The latest iOS 17.2 update seems to have taken steps to prevent a security issue reported by ZDNet. This issue involved the Pen-Testing tool Flipper Zero bombarding iPhones and iPads with an excessive number of Bluetooth connection requests, causing them to crash.
The problem stemmed from a flaw in the Bluetooth Low Energy (BLE) pairing sequence, which was exploited to flood nearby Apple devices with notifications, leading to continuous restarts.
Those close by received prompts on their iPhones to link with nearby Apple gadgets like Airtags or Apple TV. The attacker, using Flipper Zero, could repeatedly trigger these notifications, essentially making the targeted iPhones unusable—a form of a DoS (Denial of Service) attack. Interestingly, whether Bluetooth was on in the control center didn’t matter; only disabling it in settings provided security.

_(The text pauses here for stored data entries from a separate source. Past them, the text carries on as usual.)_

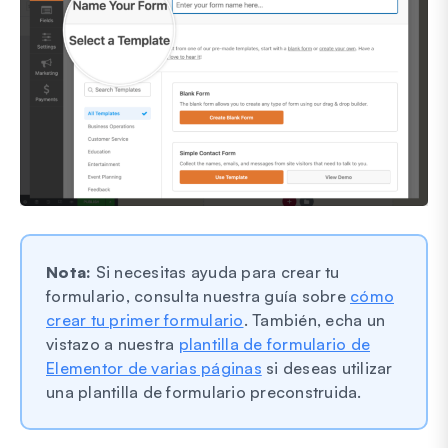
Nota:
Si necesitas ayuda para crear tu
formulario, consulta nuestra guía sobre
cómo
crear tu primer formulario
. También, echa un
vistazo a nuestra
plantilla de formulario de
Elementor de varias páginas
si deseas utilizar
una plantilla de formulario preconstruida.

Reports suggest that attackers used Flipper-Zero’s Xtreme firmware to execute unnoticed DoS attacks in public places, like trains, cafes, and concerts, within a range of around 50 meters. And here’s the kicker—it’s not limited to Apple devices; Android gadgets are vulnerable too.
Apple hasn’t given specifics on how iOS 17.2 tackles this BLE exploit. However, there are indications that the security measures might involve a pause introduced by Apple for Advertising Packets (ADV requests) over BLE. This pause became evident through annoying pop-ups before a test device completely blocked new pairing attempts from a modified Flipper Zero.